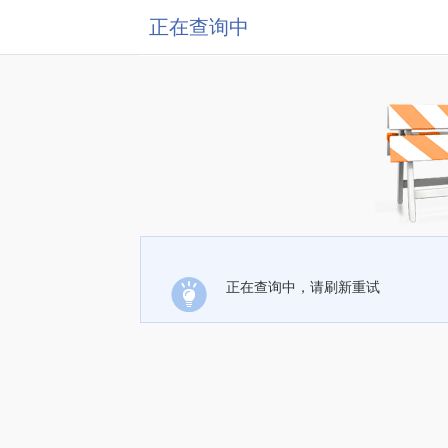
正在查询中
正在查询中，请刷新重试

- - - - -

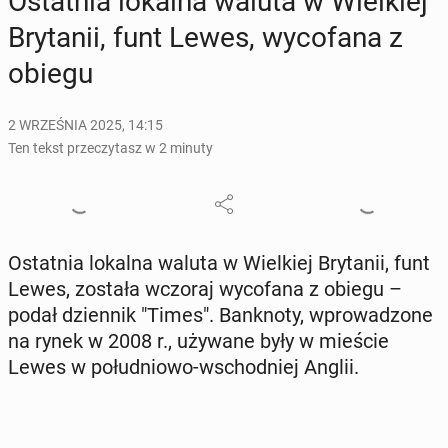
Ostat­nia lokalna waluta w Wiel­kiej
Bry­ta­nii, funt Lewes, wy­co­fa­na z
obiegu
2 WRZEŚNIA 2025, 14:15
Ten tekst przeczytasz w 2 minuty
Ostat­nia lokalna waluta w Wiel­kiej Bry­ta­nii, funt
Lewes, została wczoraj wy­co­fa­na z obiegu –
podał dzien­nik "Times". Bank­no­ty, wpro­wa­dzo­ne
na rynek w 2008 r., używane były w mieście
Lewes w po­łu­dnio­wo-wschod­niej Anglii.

- - - - -

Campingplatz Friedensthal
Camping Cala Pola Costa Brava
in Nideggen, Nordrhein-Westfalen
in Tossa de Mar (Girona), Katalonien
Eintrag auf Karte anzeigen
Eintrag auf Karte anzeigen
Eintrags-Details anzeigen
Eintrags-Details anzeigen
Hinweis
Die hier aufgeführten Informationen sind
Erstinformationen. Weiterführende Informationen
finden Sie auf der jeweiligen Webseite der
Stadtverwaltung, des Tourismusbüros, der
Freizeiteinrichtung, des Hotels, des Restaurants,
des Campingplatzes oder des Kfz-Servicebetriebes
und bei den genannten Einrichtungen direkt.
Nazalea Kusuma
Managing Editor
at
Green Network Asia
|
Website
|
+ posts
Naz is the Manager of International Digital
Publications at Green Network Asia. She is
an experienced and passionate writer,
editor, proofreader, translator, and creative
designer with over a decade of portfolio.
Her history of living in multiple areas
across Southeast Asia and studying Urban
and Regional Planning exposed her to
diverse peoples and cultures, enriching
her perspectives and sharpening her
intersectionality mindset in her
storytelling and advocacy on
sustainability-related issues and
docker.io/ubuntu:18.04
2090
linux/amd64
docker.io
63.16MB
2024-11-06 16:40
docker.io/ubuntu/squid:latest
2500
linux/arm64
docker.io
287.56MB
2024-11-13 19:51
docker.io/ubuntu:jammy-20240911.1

- - - - -

**TO DO:** Check each line of the material for the word "Network". State how many have it, and write nothing else.

**RESPONSE FOR THIS EXERCISE:** 2